[Date Prev][Date Next][Thread Prev][Thread Next][Date Index][Thread Index]

Re: [Xen-users] xen domU segfaults with xpti on intel based systems

On Fri, Jan 11, 2019 at 2:36 PM Juergen Gross <jgross@xxxxxxxx> wrote:
On 11/01/2019 14:05, Tomas Mozes wrote:
> On Fri, Jan 11, 2019 at 9:21 AM Juergen Gross <jgross@xxxxxxxx
> <mailto:jgross@xxxxxxxx>> wrote:
>     On 11/01/2019 07:05, Tomas Mozes wrote:
>     > Hello,
>     > we are observing random PV domU segfaults on Intel based systems with
>     > XPTI enabled. These segfaults were not present in Xen 4.9.2 and can be
>     > reproduced on 4.9.3/4.10.2/4.11.1. <http://4.11.1.>
>     <http://4.11.1.> The problem can be
>     > mitigated by adding xpti=false to xen command line options.
>     >
>     > Some of the affected systems are Debian 8/9 (Debian 10 with kernel
>     4.18
>     > seems to work fine) and NetBSD 7. It's harder to reproduce the
>     segfaults
>     > on Debian, but on NetBSD it's almost instant.

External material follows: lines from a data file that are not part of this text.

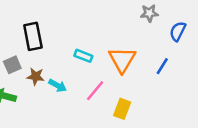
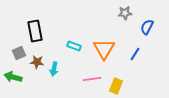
cyan arrow: (58, 86) -> (54, 69), turned 72
pink line: (95, 91) -> (92, 79), moved, turned 42
yellow rectangle: (122, 109) -> (116, 86), moved

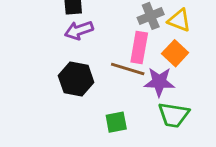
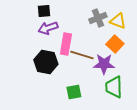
pink rectangle: (139, 47) -> (66, 44), moved
green trapezoid: (174, 115) -> (114, 87), turned 80

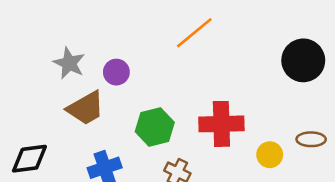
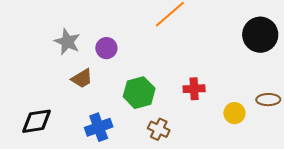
brown trapezoid: (86, 108) -> (82, 78), size x0.7
red cross: (221, 124) -> (194, 89), size x0.6

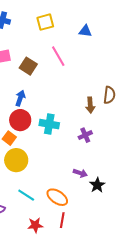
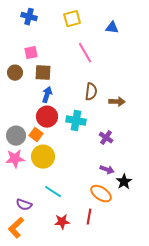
brown square: (28, 66) -> (43, 73), moved, turned -30
brown semicircle: (109, 95) -> (91, 92), moved
brown arrow: (90, 105) -> (117, 102), turned -84
purple cross: (85, 135) -> (106, 138), moved, turned -32
orange ellipse: (57, 197) -> (101, 194), moved

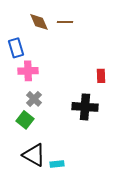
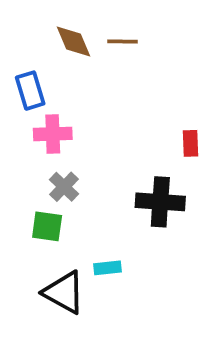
green square: (25, 120) -> (47, 226), turned -30
cyan rectangle: (57, 164) -> (107, 268), moved

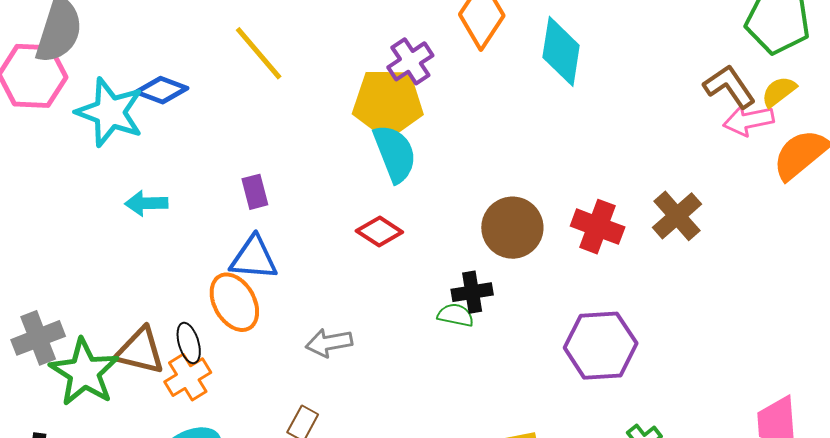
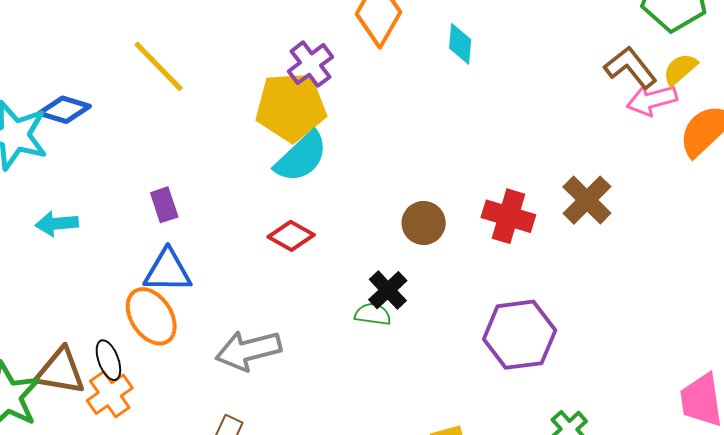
cyan diamond: (561, 51) -> (460, 44), size x0.6
cyan semicircle: (395, 153) -> (301, 157), turned 72
brown circle: (512, 228) -> (424, 223), size x0.7
black cross: (472, 292) -> (388, 290), turned -30
gray arrow: (329, 343) -> (248, 350), size x1.4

>     Hmm, as we haven't received any similar reports, I suspect there is
>     something special on your side.
>     Can you please be more specific regarding:
>     - hardware (machine type(s), processor model(s), ...)
>     - other config options (hypervisor command line, hypervisor .config)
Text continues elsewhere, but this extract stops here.